Optimized puncturing distributions for irregular non-binary LDPC codes

TL;DR

This paper introduces optimized non-uniform puncturing strategies for irregular non-binary LDPC codes, improving decoding thresholds and approaching channel capacity for various puncturing rates.

Contribution

It presents a Monte-Carlo based Density Evolution method for designing puncturing distributions, demonstrating near-capacity performance for small-degree codes.

Findings

Monte-Carlo Density Evolution accurately estimates thresholds.

Optimized puncturing distributions achieve 0.2-0.5 dB gap to capacity.

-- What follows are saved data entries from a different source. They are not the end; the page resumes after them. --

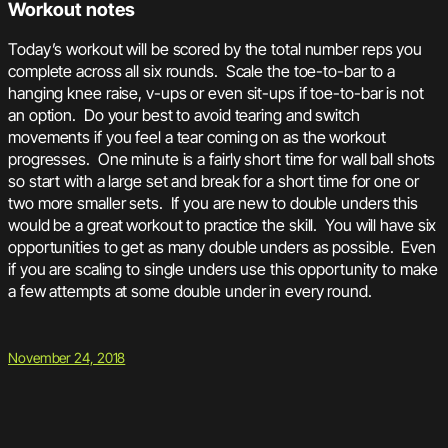
Workout notes
Today’s workout will be scored by the total number reps you
complete across all six rounds. Scale the toe-to-bar to a
hanging knee raise, v-ups or even sit-ups if toe-to-bar is not
an option. Do your best to avoid tearing and switch
movements if you feel a tear coming on as the workout
progresses. One minute is a fairly short time for wall ball shots
so start with a large set and break for a short time for one or
two more smaller sets. If you are new to double unders this
would be a great workout to practice the skill. You will have six
opportunities to get as many double unders as possible. Even
if you are scaling to single unders use this opportunity to make
a few attempts at some double under in every round.
November 24, 2018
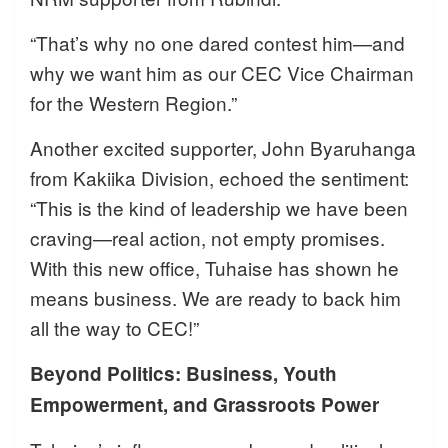
“That’s why no one dared contest him—and
why we want him as our CEC Vice Chairman
for the Western Region.”
Another excited supporter, John Byaruhanga
from Kakiika Division, echoed the sentiment:
“This is the kind of leadership we have been
craving—real action, not empty promises.
With this new office, Tuhaise has shown he
means business. We are ready to back him
all the way to CEC!”
Beyond Politics: Business, Youth
Empowerment, and Grassroots Power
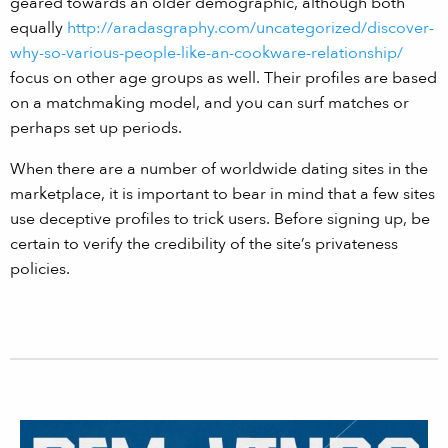
geared towards an older demographic, although both
equally
http://aradasgraphy.com/uncategorized/discover-
why-so-various-people-like-an-cookware-relationship/
focus on other age groups as well. Their profiles are based
on a matchmaking model, and you can surf matches or
perhaps set up periods.
When there are a number of worldwide dating sites in the
marketplace, it is important to bear in mind that a few sites
use deceptive profiles to trick users. Before signing up, be
certain to verify the credibility of the site’s privateness
policies.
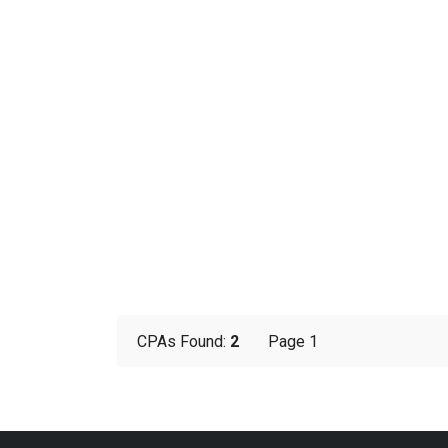
CPAs Found:
2
Page 1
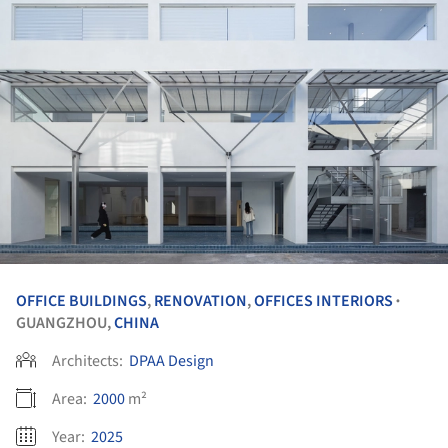
OFFICE BUILDINGS
,
RENOVATION
,
OFFICES INTERIORS
•
GUANGZHOU,
CHINA
Architects:
DPAA Design
Area:
2000
m²
Year:
2025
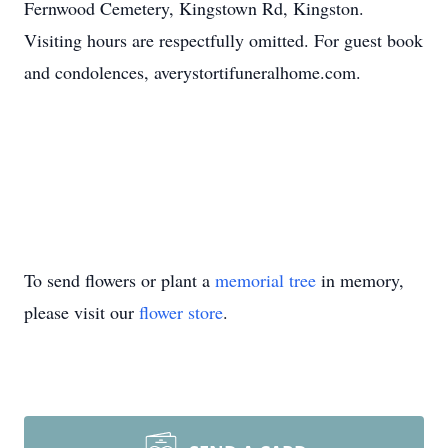
Fernwood Cemetery, Kingstown Rd, Kingston.
Visiting hours are respectfully omitted. For guest book
and condolences, averystortifuneralhome.com.
To send flowers or plant a
memorial tree
in memory,
please visit our
flower store
.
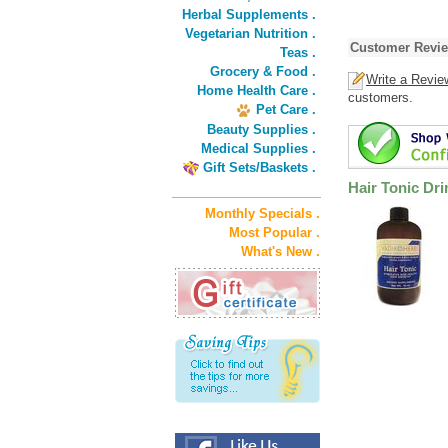
Herbal Supplements .
Vegetarian Nutrition .
Customer Revi
Teas .
Grocery & Food .
Write a Revie
Home Health Care .
customers.
Pet Care .
Beauty Supplies .
Medical Supplies .
Gift Sets/Baskets .
Hair Tonic Dri
Monthly Specials .
Most Popular .
What's New .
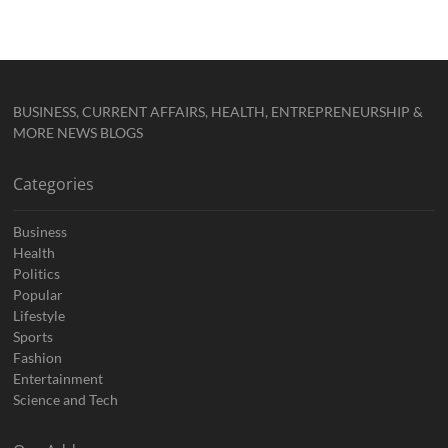
BUSINESS, CURRENT AFFAIRS, HEALTH, ENTREPRENEURSHIP &
MORE NEWS BLOGS
Categories
Business
Health
Politics
Popular
Lifestyle
Sports
Fashion
Entertainment
Science and Tech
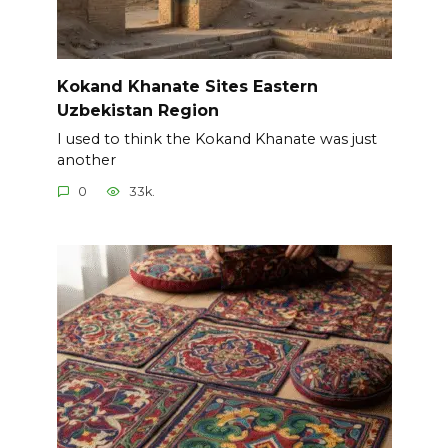
Kokand Khanate Sites Eastern
Uzbekistan Region
I used to think the Kokand Khanate was just
another
0
33k.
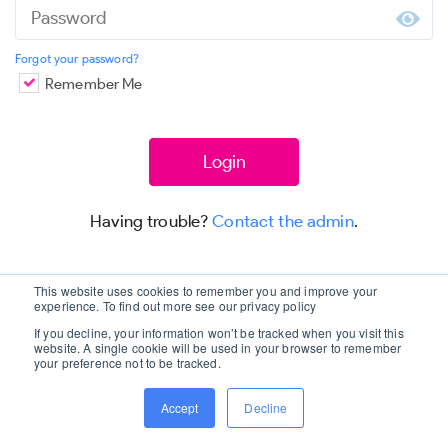
Forgot your password?
Remember Me
Having trouble?
Contact the admin
.
This website uses cookies to remember you and improve your
experience. To find out more see our privacy policy
If you decline, your information won’t be tracked when you visit this
website. A single cookie will be used in your browser to remember
your preference not to be tracked.
Accept
Decline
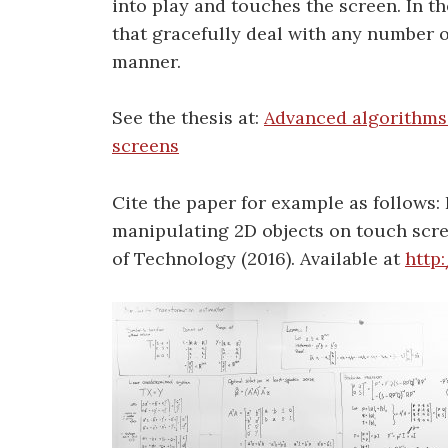
into play and touches the screen. In th
that gracefully deal with any number o
manner.
See the thesis at:
Advanced algorithms 
screens
Cite the paper for example as follows: 
manipulating 2D objects on touch scre
of Technology (2016). Available at
http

Distributions vary from clustered to spread puncturing strategies.

Abstract

In this paper we design non-uniform bit-wise puncturing distributions for irregular non-binary LDPC (NB-LDPC) codes. The puncturing distributions are optimized by minimizing the decoding threshold of the punctured LDPC code, the threshold being computed with a Monte-Carlo implementation of Density Evolution. First, we show that Density Evolution computed with Monte-Carlo simulations provides accurate (very close) and precise (small variance) estimates of NB-LDPC code ensemble thresholds. Based on the proposed method, we analyze several puncturing distributions for regular and semi-regular codes, obtained either by clustering punctured bits, or spreading them over the symbol-nodes of the Tanner graph. Finally, optimized puncturing distributions for non-binary LDPC codes with small maximum degree are presented, which exhibit a gap between 0.2 and 0.5 dB to the channel capacity, for punctured rates varying from 0.5 to 0.9.